Darkness Visible: A Memoir of Madness; William Styron
Ostensibly: William Styron's memoir on his struggle with depression. Actually: why William Styron should keep his day job and never, ever dabble in scientific writing.
I initially heard about Darkness Visible though an article in the New Orleans Times Picayune; the article was about columnist Chris Rose's plunge into depression, and it was written with the mix of earnestness, honest self-analysis, and self-deprecating humor that makes for perfect navel-gazing. After spending a mostly vegetative and dismal summer in the armpit of New England (also known as Providence), I too felt what I believed to be the pangs of existential crises and reached out to Styron for comfort. We could cry, loathe, eat marshmallows, and get fat together. It would be wonderful! And deep!
So imagine my surprise when Styron's memoir was less a deep and soulful search but instead a grab-bag of pop psychology and badly butchered neuroscientific theory. To put it simply, I came for emotional catharsis and heart-rending empathy (see: the beginning half of The Bell Jar, Gary's hefty section in The Corrections, hysterical entries on LiveJournal), and all I got was this half-hearted, mealy-mouthed textbook on Bill Styron's brain. Personally, I blame Styron's lack of focus.
Darkness Visible breaks down as 40% puttering scientific theory, 50% exposition on what Styron will talk about but not now dude not now just wait like five minutes until I finish this Cinnabun, and 10% actual explanation. To make things worse, Styron puts the worst of all these elements into a great big blender and spews it out without any real organization. He sluggishly hops from topic to topic until nothing emerges except the most muddled timeline: Styron is depressed in Paris, depressed elsewhere, Styron grinds his ax against those that have Done Him Wrong, Styron enters treatment, and suddenly, Styron is happier than a fifteen year old boy at a titty bar.

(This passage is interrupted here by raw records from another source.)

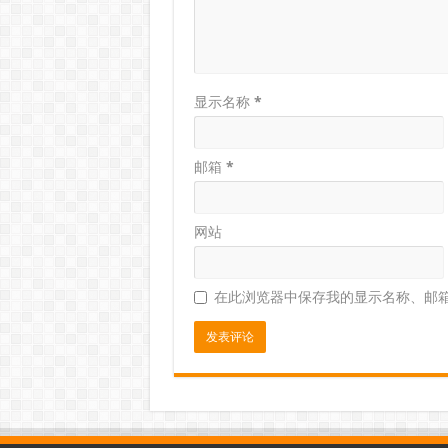
显示名称
*
邮箱
*
网站
在此浏览器中保存我的显示名称、邮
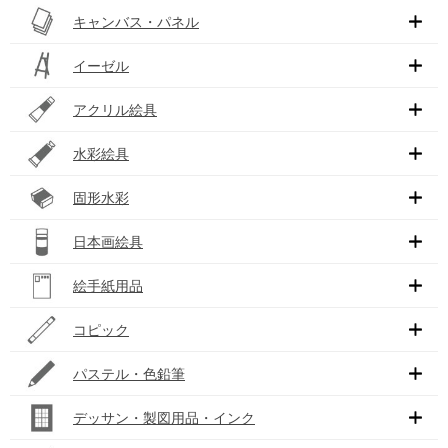
キャンバス・パネル
イーゼル
アクリル絵具
水彩絵具
固形水彩
日本画絵具
絵手紙用品
コピック
パステル・色鉛筆
デッサン・製図用品・インク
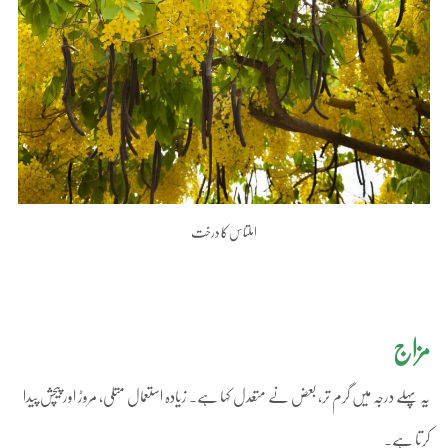
املتاس کا درخت
مزاج
یہ پہلے درجہ میں گرم تر، بعض نے متعدل کہا ہے۔ زیادہ استعمال متلی، مروڑ اور پیچش پیدا
کرتا ہے۔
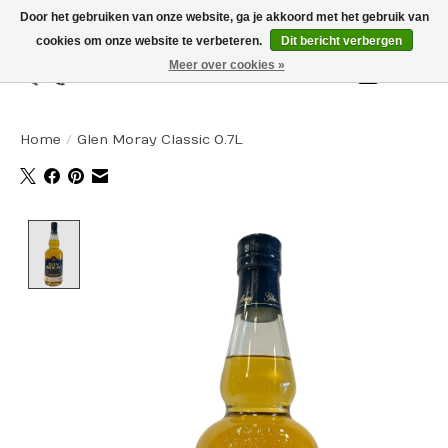
Door het gebruiken van onze website, ga je akkoord met het gebruik van
cookies om onze website te verbeteren.
Dit bericht verbergen
Meer over cookies »
Winkelw
Home
/
Glen Moray Classic 0.7L
Product image slideshow Items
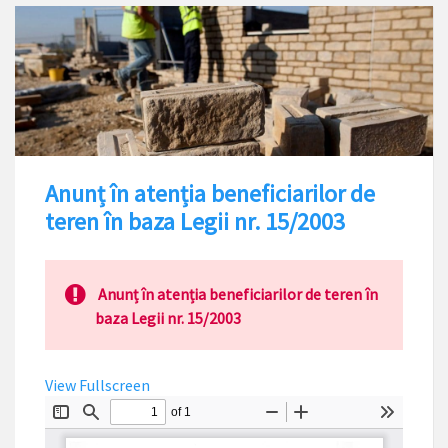
Anunț în atenția beneficiarilor de
teren în baza Legii nr. 15/2003
Anunț în atenția beneficiarilor de teren în
baza Legii nr. 15/2003
View Fullscreen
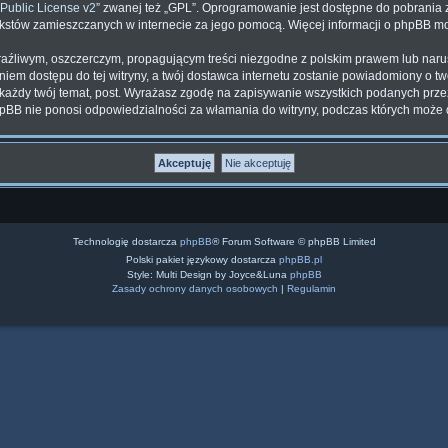
Public License v2
” zwanej też „GPL”. Oprogramowanie jest dostępne do pobrania 
ą tekstów zamieszczanych w internecie za jego pomocą. Więcej informacji o phpBB 
aźliwym, oszczerczym, propagującym treści niezgodne z polskim prawem lub naru
iem dostępu do tej witryny, a twój dostawca internetu zostanie powiadomiony o t
każdy twój temat, post. Wyrażasz zgodę na zapisywanie wszystkich podanych przez 
hpBB nie ponosi odpowiedzialności za włamania do witryny, podczas których może 
Technologię dostarcza
phpBB
® Forum Software © phpBB Limited
Polski pakiet językowy dostarcza
phpBB.pl
Style: Multi Design by Joyce&Luna
phpBB
Zasady ochrony danych osobowych
|
Regulamin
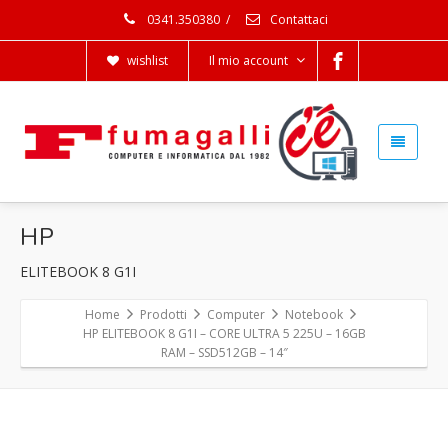
0341.350380
/
Contattaci
wishlist
Il mio account
HP
ELITEBOOK 8 G1I
Home
Prodotti
Computer
Notebook
HP ELITEBOOK 8 G1I – CORE ULTRA 5 225U – 16GB
RAM – SSD512GB – 14″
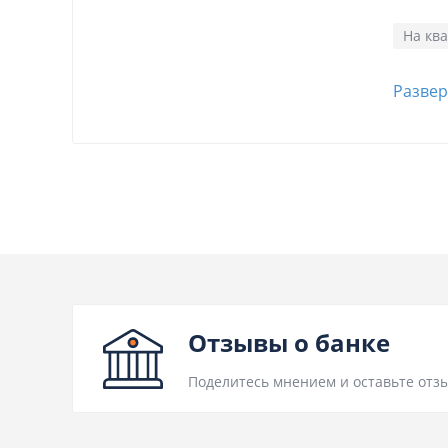
На кв
Развер
Отзывы о банке
Поделитесь мнением и оставьте отзы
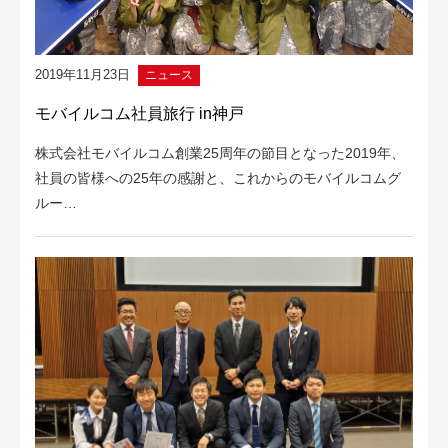
2019年11月23日
ニュース
モバイルコム社員旅行 in神戸
株式会社モバイルコム創業25周年の節目となった2019年、
社員の皆様への25年の感謝と、これからのモバイルコムグ
ルー…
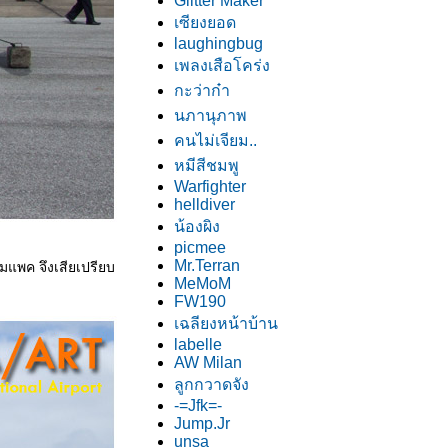
Glitter Maker
เซียงยอด
laughingbug
เพลงเสือโคร่ง
กะว่าก๋า
นภานุภาพ
คนไม่เจียม..
หมีสีชมพู
Warfighter
helldiver
น้องผิง
picmee
Mr.Terran
มแพค จึงเสียเปรียบ
MeMoM
FW190
เฉลียงหน้าบ้าน
labelle
AW Milan
ลูกกวาดจัง
-=Jfk=-
Jump.Jr
unsa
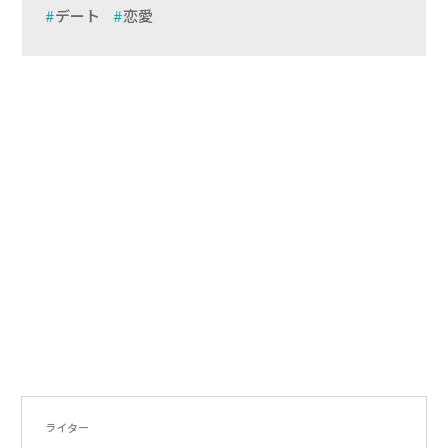
デート
恋愛
ライター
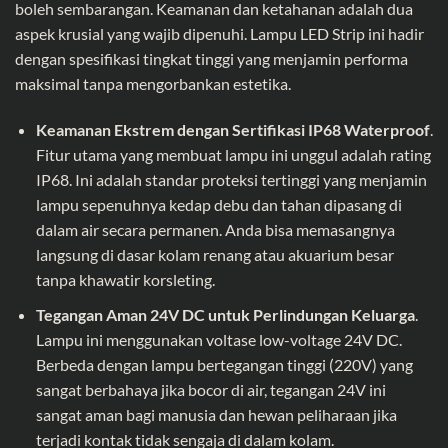
boleh sembarangan. Keamanan dan ketahanan adalah dua
aspek krusial yang wajib dipenuhi. Lampu LED Strip ini hadir
dengan spesifikasi tingkat tinggi yang menjamin performa
maksimal tanpa mengorbankan estetika.
Keamanan Ekstrem dengan Sertifikasi IP68 Waterproof
.
Fitur utama yang membuat lampu ini unggul adalah rating
IP68. Ini adalah standar proteksi tertinggi yang menjamin
lampu sepenuhnya kedap debu dan tahan dipasang di
dalam air secara permanen. Anda bisa memasangnya
langsung di dasar kolam renang atau akuarium besar
tanpa khawatir korsleting.
Tegangan Aman 24V DC untuk Perlindungan Keluarga
.
Lampu ini menggunakan voltase low-voltage 24V DC.
Berbeda dengan lampu bertegangan tinggi (220V) yang
sangat berbahaya jika bocor di air, tegangan 24V ini
sangat aman bagi manusia dan hewan peliharaan jika
terjadi kontak tidak sengaja di dalam kolam.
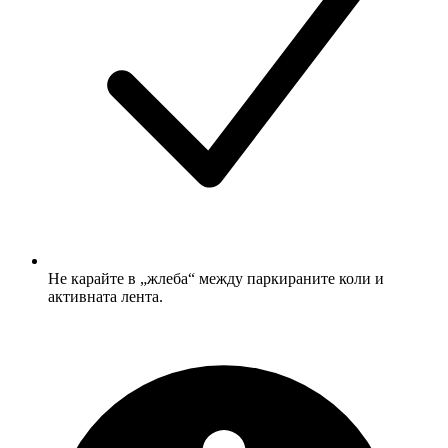
Не карайте в „жлеба“ между паркираните коли и
активната лента.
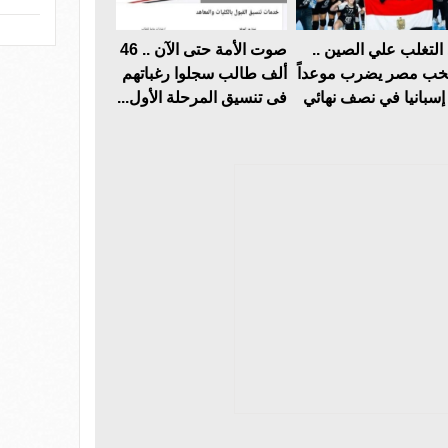
 التغلب علي الصين ..
صوت الأمة حتى الآن .. 46
خب مصر يضرب موعداً
ألف طالب سجلوا رغباتهم
إسبانيا في نصف نهائي
فى تنسيق المرحلة الأول...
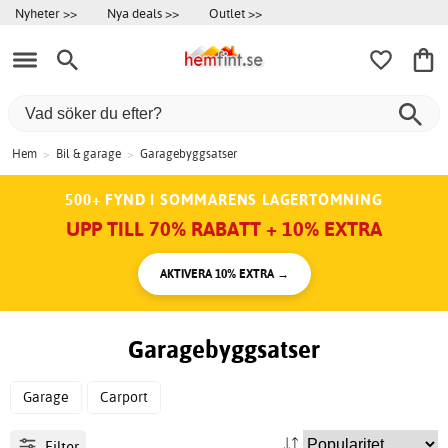
Nyheter >>
Nya deals >>
Outlet >>
Hem
>
Bil & garage
>
Garagebyggsatser
500+ FYND I SOMMARENS LAGERTÖMNING
UPP TILL 70% RABATT + 10% EXTRA
AKTIVERA 10% EXTRA →
Garagebyggsatser
Garage
Carport
Filter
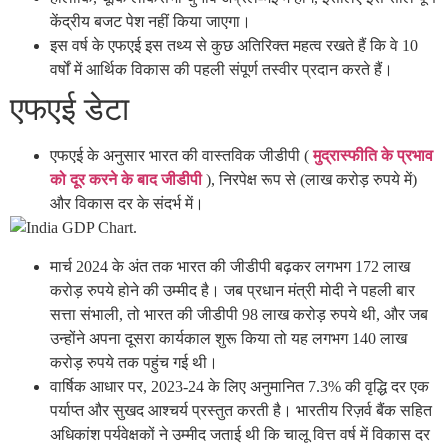
केंद्रीय बजट पेश नहीं किया जाएगा।
इस वर्ष के एफएई इस तथ्य से कुछ अतिरिक्त महत्व रखते हैं कि वे 10
वर्षों में आर्थिक विकास की पहली संपूर्ण तस्वीर प्रदान करते हैं।
एफएई डेटा
एफएई के अनुसार भारत की वास्तविक जीडीपी (
मुद्रास्फीति के प्रभाव
को दूर करने के बाद जीडीपी
), निरपेक्ष रूप से (लाख करोड़ रुपये में)
और विकास दर के संदर्भ में।
मार्च 2024 के अंत तक भारत की जीडीपी बढ़कर लगभग 172 लाख
करोड़ रुपये होने की उम्मीद है। जब प्रधान मंत्री मोदी ने पहली बार
सत्ता संभाली, तो भारत की जीडीपी 98 लाख करोड़ रुपये थी, और जब
उन्होंने अपना दूसरा कार्यकाल शुरू किया तो यह लगभग 140 लाख
करोड़ रुपये तक पहुंच गई थी।
वार्षिक आधार पर, 2023-24 के लिए अनुमानित 7.3% की वृद्धि दर एक
पर्याप्त और सुखद आश्चर्य प्रस्तुत करती है। भारतीय रिज़र्व बैंक सहित
अधिकांश पर्यवेक्षकों ने उम्मीद जताई थी कि चालू वित्त वर्ष में विकास दर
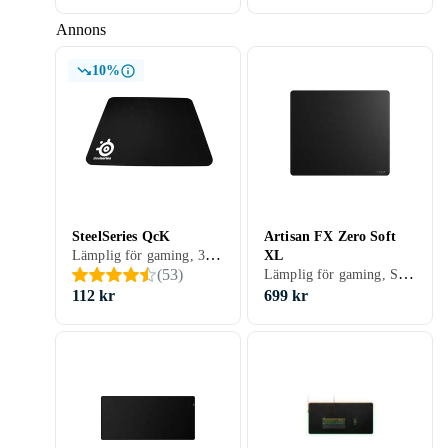
Annons
10%
SteelSeries QcK
Artisan FX Zero Soft
Lämplig för gaming, 320 mm, 270 mm
XL
Lämplig för gaming, Sydda kanter, 490 mm, 420 mm
(
53
)
112 kr
699 kr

Styron makes little room for searing descriptions of his struggle with depression and the gems are few and far between. His occasional anecdotes hit the wrong note and seem more cranky and petty than honest and sympathetic. His interest in the scientific theory is half-hearted - Styron seems much more at home cherry-picking explanations to seem like a reliable source. And he lacks any sort of commanding voice. In the end, I was left high and dry. Darkness Visible is meandering at best, and completely unwilling to devote any amount of real energy into probing into the depths of its subject.